Now I call myself a “confusionist” borrowing the term from writer Eric Weiner who wrote Man Seeks God. I guess when it comes down to it I’m not 100% sure what I believe in. But I do know what I don’t believe. I know I’ll never be a Christian again. That’s not going to change.
And, this is incredibly difficult for a woman who is surrounded by a family of Christians. There are a couple of exceptions, but for the most part, my family is Catholic with some falling into the “other” Christian category. People don’t understand.
So, I often feel disrespected as a result. Ever feel this way? I do. Not by other “non-believers”, but by those who “believe”. Of course, I have a hard time with these terms. Really, we all believe in something, even if we don’t believe in God or Allah or whatever you might call your god. I think each person has her own belief system and that is what she believes in so, in turn, she is a believer. I had a couple of relatives say to me after a comment I made concerning the yellow butterflies I see when I run – that it’s Mom giving me signs, “Oh, you’re a believer now?!” Because we were at a party with other folks, I didn’t say anything. But I was pretty pissed off by this remark. I believe. I just don’t believe in the same things you do. I’m still a believer…in my own beliefs. And stop trying to label me! Why is it that people want to pigeonhole you into a specific category? I’m just me…believing in what I believe in.
In my opinion, what it comes down to is simple respect. Look, I don’t understand most religions. But, I’m curious enough to learn a little bit about them, even just a few rituals or holy days. I personally don’t care if you’re a Sunni Muslim, a Lutheran, a Tibetan Buddhist, an Orthodox Jew or a Shakta Hindu. As the Dalai Lama says, “My religion is kindness.” So, as long as you are a good person, I don’t care what god or gods you pray to, what building you go to or what holy book you read. I think religion is intensely personal which is funny since I’m writing about it on a public blog. But, I do. I think we all have our own personal belief system that guides us through the moral complexity of life. The big problem I see is lack of respect.
For example, when I was in my mid-20’s my then boyfriend called me a druid. “What’s a druid?” I asked him the first time he called me this. “Someone who worships trees.” Not quite the precise definition, but it gave me the idea of what he meant by it. I had told him I felt close to God when I was in nature. So, he in turn decided to call me a druid. It was said in a teasing manner. I felt disrespected. So, I dumped his ass.
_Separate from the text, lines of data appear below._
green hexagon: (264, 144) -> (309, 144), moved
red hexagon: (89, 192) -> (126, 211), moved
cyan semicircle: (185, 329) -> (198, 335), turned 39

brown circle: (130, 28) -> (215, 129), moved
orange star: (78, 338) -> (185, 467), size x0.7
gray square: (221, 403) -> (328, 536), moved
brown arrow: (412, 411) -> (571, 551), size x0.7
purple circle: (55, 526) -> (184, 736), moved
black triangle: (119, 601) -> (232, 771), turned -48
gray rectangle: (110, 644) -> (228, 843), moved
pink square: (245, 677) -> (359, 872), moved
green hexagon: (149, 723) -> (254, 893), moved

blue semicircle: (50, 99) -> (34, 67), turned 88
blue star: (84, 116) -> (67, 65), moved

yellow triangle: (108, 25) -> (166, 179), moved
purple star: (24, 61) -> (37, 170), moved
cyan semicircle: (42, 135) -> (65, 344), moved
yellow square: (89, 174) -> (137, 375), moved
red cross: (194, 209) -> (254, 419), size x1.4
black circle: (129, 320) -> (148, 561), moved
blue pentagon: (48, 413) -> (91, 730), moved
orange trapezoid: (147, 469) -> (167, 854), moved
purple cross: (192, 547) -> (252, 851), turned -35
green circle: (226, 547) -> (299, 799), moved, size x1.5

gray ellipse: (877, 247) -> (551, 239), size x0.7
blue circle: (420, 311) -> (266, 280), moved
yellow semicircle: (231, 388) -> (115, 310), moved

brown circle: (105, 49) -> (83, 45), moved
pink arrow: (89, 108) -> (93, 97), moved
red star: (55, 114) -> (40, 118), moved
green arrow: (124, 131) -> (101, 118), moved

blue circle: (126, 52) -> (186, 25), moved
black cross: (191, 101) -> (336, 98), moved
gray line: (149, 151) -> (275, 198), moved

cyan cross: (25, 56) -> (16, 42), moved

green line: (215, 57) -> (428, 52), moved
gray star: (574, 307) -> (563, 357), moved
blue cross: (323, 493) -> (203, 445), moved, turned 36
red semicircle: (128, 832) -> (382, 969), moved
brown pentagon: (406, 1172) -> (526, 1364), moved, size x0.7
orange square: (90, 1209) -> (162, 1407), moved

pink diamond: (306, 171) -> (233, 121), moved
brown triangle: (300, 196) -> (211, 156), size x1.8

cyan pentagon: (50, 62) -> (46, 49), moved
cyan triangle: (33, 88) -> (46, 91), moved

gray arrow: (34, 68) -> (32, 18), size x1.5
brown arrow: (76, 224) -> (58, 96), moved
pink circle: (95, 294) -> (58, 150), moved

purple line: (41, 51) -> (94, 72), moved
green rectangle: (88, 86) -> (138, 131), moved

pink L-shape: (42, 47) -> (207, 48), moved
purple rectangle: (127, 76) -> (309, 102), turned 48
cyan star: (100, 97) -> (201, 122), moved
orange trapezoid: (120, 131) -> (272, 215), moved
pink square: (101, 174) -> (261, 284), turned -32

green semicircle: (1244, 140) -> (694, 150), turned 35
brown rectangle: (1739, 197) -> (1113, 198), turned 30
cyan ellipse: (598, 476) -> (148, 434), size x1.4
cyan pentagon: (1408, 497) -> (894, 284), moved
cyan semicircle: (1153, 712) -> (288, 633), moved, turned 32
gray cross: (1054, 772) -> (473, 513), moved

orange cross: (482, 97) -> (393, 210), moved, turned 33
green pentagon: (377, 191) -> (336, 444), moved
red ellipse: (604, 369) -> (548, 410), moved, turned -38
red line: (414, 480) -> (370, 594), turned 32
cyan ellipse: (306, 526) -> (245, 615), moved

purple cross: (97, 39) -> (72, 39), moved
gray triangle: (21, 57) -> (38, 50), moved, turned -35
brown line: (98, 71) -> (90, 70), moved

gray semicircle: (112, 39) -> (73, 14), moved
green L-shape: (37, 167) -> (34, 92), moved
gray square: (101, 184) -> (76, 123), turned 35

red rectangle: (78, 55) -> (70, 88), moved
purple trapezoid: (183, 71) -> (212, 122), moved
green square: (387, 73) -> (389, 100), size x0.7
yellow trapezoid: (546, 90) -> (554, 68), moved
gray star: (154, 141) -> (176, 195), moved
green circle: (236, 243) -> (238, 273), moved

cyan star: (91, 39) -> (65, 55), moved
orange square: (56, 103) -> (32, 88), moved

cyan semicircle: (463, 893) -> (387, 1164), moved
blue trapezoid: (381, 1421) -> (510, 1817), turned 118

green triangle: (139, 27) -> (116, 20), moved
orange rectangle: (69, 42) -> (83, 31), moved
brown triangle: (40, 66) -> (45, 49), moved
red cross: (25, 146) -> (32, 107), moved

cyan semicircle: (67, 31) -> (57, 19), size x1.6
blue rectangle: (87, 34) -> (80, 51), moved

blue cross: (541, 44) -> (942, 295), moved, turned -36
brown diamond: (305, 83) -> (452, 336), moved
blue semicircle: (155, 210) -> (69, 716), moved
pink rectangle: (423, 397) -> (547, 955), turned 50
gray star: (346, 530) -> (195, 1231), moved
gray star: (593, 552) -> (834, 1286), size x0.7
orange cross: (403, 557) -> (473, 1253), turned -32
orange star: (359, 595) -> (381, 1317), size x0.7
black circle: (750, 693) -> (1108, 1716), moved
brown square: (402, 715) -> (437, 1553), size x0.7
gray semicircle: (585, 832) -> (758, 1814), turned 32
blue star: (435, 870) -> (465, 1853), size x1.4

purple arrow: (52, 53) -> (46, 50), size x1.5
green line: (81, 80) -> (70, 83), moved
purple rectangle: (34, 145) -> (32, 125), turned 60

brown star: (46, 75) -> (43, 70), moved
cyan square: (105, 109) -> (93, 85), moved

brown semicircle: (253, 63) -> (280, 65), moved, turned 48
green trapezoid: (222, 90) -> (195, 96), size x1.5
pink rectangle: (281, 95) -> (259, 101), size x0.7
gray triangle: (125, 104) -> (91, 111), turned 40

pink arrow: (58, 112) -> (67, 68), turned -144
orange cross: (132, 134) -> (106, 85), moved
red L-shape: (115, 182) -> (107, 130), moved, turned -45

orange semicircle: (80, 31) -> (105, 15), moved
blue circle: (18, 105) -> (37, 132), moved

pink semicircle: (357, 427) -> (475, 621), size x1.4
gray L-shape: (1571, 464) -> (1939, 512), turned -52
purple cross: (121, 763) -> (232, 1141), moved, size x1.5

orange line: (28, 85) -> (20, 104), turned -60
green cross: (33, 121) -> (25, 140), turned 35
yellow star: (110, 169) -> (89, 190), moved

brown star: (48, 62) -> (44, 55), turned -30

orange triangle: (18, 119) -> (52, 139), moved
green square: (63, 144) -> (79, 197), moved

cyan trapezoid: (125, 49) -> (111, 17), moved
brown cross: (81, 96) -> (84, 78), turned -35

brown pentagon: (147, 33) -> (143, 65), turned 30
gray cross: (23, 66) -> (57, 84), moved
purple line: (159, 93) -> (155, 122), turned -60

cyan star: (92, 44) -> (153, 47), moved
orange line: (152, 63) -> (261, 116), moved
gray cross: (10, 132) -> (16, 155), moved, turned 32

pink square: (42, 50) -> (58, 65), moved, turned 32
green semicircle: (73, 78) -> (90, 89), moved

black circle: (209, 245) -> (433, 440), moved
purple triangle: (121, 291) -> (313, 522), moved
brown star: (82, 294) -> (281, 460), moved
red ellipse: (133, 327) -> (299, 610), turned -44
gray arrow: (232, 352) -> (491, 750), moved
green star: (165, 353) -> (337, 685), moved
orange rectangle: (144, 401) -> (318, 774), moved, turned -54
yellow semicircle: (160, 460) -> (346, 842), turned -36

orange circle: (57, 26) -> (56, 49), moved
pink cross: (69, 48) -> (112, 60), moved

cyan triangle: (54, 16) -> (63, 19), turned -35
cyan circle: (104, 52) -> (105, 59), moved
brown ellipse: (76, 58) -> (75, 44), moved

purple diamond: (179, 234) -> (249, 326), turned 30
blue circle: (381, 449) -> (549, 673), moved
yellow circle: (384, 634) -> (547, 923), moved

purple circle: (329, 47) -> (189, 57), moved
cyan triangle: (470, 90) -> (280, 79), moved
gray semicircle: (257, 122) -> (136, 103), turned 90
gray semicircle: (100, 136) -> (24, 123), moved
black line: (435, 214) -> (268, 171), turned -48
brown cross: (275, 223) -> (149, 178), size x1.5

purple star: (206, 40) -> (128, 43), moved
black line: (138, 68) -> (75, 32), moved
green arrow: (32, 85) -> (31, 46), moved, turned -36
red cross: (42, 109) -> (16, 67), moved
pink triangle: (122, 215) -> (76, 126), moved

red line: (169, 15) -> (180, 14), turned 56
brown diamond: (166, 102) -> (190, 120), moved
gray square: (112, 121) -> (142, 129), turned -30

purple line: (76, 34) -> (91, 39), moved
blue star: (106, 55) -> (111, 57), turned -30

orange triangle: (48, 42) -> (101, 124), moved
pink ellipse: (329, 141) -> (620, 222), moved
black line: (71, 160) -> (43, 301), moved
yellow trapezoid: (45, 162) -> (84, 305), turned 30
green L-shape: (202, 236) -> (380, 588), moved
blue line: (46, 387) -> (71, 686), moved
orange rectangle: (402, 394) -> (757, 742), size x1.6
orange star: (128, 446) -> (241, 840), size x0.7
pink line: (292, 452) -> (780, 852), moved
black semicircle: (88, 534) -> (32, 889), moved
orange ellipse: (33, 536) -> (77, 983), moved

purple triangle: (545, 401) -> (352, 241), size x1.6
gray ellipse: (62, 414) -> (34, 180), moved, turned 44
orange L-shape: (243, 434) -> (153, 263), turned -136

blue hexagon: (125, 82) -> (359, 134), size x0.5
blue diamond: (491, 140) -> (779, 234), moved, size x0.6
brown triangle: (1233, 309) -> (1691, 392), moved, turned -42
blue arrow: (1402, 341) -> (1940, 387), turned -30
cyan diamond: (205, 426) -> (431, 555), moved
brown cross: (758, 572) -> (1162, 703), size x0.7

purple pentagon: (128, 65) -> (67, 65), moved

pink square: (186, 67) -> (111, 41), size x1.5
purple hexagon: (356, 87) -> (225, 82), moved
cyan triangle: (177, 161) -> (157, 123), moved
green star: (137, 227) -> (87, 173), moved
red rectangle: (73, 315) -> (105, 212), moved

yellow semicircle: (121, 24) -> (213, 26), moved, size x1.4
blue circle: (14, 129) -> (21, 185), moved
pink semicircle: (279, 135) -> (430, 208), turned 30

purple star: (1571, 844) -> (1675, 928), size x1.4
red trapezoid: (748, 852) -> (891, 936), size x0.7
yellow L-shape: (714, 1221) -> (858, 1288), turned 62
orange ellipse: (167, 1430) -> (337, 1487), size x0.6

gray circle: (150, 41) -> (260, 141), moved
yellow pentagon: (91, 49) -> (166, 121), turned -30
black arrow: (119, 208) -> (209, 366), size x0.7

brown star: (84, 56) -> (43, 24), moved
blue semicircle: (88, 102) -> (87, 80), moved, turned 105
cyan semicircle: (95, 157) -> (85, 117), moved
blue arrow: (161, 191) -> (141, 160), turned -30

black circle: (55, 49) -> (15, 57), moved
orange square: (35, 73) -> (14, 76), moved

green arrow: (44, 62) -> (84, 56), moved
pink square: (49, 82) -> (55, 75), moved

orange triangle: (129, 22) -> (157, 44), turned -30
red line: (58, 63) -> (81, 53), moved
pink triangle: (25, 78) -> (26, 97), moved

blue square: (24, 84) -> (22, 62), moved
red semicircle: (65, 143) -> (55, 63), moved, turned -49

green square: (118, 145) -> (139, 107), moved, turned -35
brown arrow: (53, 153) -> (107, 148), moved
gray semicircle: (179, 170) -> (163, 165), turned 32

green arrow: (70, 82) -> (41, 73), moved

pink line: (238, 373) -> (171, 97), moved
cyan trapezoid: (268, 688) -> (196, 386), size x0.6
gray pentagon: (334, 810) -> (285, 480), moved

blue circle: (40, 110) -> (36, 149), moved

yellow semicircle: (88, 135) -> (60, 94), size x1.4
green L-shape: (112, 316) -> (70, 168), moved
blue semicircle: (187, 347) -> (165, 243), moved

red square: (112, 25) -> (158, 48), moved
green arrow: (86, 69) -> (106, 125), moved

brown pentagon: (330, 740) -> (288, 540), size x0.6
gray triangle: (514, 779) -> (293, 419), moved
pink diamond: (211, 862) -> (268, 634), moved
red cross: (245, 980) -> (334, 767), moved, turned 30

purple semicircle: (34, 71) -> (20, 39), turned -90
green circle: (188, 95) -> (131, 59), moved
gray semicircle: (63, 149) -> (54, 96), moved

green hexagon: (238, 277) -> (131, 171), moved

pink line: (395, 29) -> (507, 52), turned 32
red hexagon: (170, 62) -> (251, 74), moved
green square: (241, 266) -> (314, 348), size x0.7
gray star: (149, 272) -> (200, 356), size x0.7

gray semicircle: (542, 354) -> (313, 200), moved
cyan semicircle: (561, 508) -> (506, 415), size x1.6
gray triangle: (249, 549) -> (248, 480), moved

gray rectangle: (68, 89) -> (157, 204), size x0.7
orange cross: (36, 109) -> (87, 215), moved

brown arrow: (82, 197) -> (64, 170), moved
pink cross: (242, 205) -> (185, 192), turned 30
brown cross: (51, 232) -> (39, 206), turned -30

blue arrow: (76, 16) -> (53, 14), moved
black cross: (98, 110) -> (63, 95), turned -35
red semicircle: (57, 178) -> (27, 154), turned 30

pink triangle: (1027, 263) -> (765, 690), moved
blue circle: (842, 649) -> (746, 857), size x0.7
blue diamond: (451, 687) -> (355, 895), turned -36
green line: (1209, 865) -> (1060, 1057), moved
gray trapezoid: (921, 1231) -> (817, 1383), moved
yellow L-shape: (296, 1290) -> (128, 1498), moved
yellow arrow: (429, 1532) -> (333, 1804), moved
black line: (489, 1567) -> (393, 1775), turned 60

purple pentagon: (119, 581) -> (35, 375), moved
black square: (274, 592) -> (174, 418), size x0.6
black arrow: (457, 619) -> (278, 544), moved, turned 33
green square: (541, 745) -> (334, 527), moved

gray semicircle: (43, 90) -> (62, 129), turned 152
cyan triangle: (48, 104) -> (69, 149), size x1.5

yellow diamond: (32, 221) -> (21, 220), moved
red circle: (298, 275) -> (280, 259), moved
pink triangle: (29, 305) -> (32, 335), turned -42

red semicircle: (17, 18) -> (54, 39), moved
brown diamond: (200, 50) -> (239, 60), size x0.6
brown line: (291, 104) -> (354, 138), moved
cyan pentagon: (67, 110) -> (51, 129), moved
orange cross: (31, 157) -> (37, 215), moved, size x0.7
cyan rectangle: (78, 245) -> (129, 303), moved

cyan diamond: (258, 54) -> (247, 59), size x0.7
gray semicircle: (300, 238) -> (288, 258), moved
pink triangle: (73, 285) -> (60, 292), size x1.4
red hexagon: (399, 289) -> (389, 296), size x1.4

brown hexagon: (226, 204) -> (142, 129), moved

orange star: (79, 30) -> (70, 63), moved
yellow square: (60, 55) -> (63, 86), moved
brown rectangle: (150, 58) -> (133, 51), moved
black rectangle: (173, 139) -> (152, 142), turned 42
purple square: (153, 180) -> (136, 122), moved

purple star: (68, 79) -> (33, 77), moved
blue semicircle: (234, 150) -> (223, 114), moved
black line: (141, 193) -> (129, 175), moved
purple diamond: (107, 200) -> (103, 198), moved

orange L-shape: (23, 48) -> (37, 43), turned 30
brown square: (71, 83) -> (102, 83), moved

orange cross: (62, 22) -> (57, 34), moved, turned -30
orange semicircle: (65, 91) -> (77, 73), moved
And here I am now generally feeling disrespected again. You see, there is a mass in honor of my mom this weekend. She was a devout Catholic. I admire folks, and, most importantly, respect them for their strong faith. I am, of course, expected to go to this mass. And, I will. But, I feel forced to go in many ways. It’s not what I believe. It’s what they believe. I go to keep the peace. I go to make my dad happy. I’ll find my own way during the service, meditating. But, let’s face it, I’d rather be outside in the natural world where I feel that strong spiritual presence and where I feel closest to Mom.
Look I don’t expect folks to understand my belief system. It’s not always clear to me. It has evolved over time and it will continue to evolve. I may not understand your beliefs. I may not like pieces of it. But, I will always respect it. And I’ll respect you. In turn, I’m asking the same. I’m simply asking for respect. That’s not too much to ask, is it?
Note from author: It is not my intention to disrespect anyone or their religion or their spiritual beliefs in any way. So, if I have offended anyone, please accept my apologies.